_How to complete this task_
Repeat the entries below exactly, missing none.

-- Opening Marker --

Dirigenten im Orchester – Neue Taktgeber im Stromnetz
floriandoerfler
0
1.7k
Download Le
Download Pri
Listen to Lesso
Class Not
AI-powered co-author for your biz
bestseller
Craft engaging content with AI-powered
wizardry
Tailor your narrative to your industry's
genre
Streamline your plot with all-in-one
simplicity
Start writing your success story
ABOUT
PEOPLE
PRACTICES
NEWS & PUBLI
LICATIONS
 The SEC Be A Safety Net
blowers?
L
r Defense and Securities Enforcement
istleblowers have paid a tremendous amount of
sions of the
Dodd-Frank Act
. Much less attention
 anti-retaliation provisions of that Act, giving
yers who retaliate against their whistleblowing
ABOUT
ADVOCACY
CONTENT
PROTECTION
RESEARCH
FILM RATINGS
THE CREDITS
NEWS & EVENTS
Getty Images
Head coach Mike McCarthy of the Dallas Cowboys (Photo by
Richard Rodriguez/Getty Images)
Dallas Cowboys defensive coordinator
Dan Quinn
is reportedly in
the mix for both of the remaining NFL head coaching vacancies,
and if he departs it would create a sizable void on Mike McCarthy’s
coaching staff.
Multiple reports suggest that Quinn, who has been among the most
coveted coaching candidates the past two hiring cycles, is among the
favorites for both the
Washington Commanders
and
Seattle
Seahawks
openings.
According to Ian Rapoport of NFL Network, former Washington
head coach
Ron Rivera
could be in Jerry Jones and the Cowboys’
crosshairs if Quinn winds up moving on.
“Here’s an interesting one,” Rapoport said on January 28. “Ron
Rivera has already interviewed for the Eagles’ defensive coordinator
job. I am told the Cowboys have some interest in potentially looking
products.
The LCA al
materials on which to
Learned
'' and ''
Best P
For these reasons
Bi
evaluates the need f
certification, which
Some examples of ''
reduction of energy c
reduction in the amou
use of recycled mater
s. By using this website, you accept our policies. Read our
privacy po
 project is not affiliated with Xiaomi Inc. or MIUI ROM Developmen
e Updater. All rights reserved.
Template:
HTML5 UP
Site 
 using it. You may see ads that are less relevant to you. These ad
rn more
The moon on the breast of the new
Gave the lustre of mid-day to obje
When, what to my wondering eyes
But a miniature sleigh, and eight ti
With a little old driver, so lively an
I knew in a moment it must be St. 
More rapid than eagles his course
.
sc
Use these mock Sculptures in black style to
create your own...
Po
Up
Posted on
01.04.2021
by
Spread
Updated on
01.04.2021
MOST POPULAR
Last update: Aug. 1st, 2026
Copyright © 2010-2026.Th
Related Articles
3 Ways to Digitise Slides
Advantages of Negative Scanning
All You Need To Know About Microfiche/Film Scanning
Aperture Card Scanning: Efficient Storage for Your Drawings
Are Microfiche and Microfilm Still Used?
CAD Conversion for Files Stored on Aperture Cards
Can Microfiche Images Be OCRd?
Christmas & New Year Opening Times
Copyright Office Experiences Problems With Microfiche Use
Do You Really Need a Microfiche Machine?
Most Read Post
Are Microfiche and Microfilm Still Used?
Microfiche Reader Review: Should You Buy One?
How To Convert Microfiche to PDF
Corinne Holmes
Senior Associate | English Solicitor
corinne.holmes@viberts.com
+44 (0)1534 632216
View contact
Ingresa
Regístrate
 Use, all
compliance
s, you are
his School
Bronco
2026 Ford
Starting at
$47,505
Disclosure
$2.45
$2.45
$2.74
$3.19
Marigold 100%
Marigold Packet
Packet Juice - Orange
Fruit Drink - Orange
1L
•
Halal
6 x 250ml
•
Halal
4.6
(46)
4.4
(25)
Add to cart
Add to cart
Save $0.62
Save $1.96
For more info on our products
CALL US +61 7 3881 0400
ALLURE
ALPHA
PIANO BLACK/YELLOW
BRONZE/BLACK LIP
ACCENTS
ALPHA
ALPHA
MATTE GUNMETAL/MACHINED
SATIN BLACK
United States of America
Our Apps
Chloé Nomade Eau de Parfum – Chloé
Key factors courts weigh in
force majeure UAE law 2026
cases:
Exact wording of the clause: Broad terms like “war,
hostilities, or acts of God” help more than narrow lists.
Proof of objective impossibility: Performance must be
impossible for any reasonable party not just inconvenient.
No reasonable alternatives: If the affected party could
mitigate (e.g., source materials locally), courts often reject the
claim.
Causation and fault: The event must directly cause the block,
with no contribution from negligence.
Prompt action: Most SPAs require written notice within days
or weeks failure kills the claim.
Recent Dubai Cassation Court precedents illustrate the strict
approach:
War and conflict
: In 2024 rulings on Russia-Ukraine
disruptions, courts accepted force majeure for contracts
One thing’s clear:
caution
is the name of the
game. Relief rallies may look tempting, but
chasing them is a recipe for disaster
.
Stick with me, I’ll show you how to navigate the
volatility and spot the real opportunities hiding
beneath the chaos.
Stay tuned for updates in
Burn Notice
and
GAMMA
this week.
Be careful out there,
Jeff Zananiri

-- Closing Marker --

_Solution for this problem_
Dirigenten im Orchester – Neue Taktgeber im Stromnetz
floriandoerfler
0
1.7k
Download Le
Download Pri
Listen to Lesso
Class Not
AI-powered co-author for your biz
bestseller
Craft engaging content with AI-powered
wizardry
Tailor your narrative to your industry's
genre
Streamline your plot with all-in-one
simplicity
Start writing your success story
ABOUT
PEOPLE
PRACTICES
NEWS & PUBLI
LICATIONS
 The SEC Be A Safety Net
blowers?
L
r Defense and Securities Enforcement
istleblowers have paid a tremendous amount of
sions of the
Dodd-Frank Act
. Much less attention
 anti-retaliation provisions of that Act, giving
yers who retaliate against their whistleblowing
ABOUT
ADVOCACY
CONTENT
PROTECTION
RESEARCH
FILM RATINGS
THE CREDITS
NEWS & EVENTS
Getty Images
Head coach Mike McCarthy of the Dallas Cowboys (Photo by
Richard Rodriguez/Getty Images)
Dallas Cowboys defensive coordinator
Dan Quinn
is reportedly in
the mix for both of the remaining NFL head coaching vacancies,
and if he departs it would create a sizable void on Mike McCarthy’s
coaching staff.
Multiple reports suggest that Quinn, who has been among the most
coveted coaching candidates the past two hiring cycles, is among the
favorites for both the
Washington Commanders
and
Seattle
Seahawks
openings.
According to Ian Rapoport of NFL Network, former Washington
head coach
Ron Rivera
could be in Jerry Jones and the Cowboys’
crosshairs if Quinn winds up moving on.
“Here’s an interesting one,” Rapoport said on January 28. “Ron
Rivera has already interviewed for the Eagles’ defensive coordinator
job. I am told the Cowboys have some interest in potentially looking
products.
The LCA al
materials on which to
Learned
'' and ''
Best P
For these reasons
Bi
evaluates the need f
certification, which
Some examples of ''
reduction of energy c
reduction in the amou
use of recycled mater
s. By using this website, you accept our policies. Read our
privacy po
 project is not affiliated with Xiaomi Inc. or MIUI ROM Developmen
e Updater. All rights reserved.
Template:
HTML5 UP
Site 
 using it. You may see ads that are less relevant to you. These ad
rn more
The moon on the breast of the new
Gave the lustre of mid-day to obje
When, what to my wondering eyes
But a miniature sleigh, and eight ti
With a little old driver, so lively an
I knew in a moment it must be St. 
More rapid than eagles his course
.
sc
Use these mock Sculptures in black style to
create your own...
Po
Up
Posted on
01.04.2021
by
Spread
Updated on
01.04.2021
MOST POPULAR
Last update: Aug. 1st, 2026
Copyright © 2010-2026.Th
Related Articles
3 Ways to Digitise Slides
Advantages of Negative Scanning
All You Need To Know About Microfiche/Film Scanning
Aperture Card Scanning: Efficient Storage for Your Drawings
Are Microfiche and Microfilm Still Used?
CAD Conversion for Files Stored on Aperture Cards
Can Microfiche Images Be OCRd?
Christmas & New Year Opening Times
Copyright Office Experiences Problems With Microfiche Use
Do You Really Need a Microfiche Machine?
Most Read Post
Are Microfiche and Microfilm Still Used?
Microfiche Reader Review: Should You Buy One?
How To Convert Microfiche to PDF
Corinne Holmes
Senior Associate | English Solicitor
corinne.holmes@viberts.com
+44 (0)1534 632216
View contact
Ingresa
Regístrate
 Use, all
compliance
s, you are
his School
Bronco
2026 Ford
Starting at
$47,505
Disclosure
$2.45
$2.45
$2.74
$3.19
Marigold 100%
Marigold Packet
Packet Juice - Orange
Fruit Drink - Orange
1L
•
Halal
6 x 250ml
•
Halal
4.6
(46)
4.4
(25)
Add to cart
Add to cart
Save $0.62
Save $1.96
For more info on our products
CALL US +61 7 3881 0400
ALLURE
ALPHA
PIANO BLACK/YELLOW
BRONZE/BLACK LIP
ACCENTS
ALPHA
ALPHA
MATTE GUNMETAL/MACHINED
SATIN BLACK
United States of America
Our Apps
Chloé Nomade Eau de Parfum – Chloé
Key factors courts weigh in
force majeure UAE law 2026
cases:
Exact wording of the clause: Broad terms like “war,
hostilities, or acts of God” help more than narrow lists.
Proof of objective impossibility: Performance must be
impossible for any reasonable party not just inconvenient.
No reasonable alternatives: If the affected party could
mitigate (e.g., source materials locally), courts often reject the
claim.
Causation and fault: The event must directly cause the block,
with no contribution from negligence.
Prompt action: Most SPAs require written notice within days
or weeks failure kills the claim.
Recent Dubai Cassation Court precedents illustrate the strict
approach:
War and conflict
: In 2024 rulings on Russia-Ukraine
disruptions, courts accepted force majeure for contracts
One thing’s clear:
caution
is the name of the
game. Relief rallies may look tempting, but
chasing them is a recipe for disaster
.
Stick with me, I’ll show you how to navigate the
volatility and spot the real opportunities hiding
beneath the chaos.
Stay tuned for updates in
Burn Notice
and
GAMMA
this week.
Be careful out there,
Jeff Zananiri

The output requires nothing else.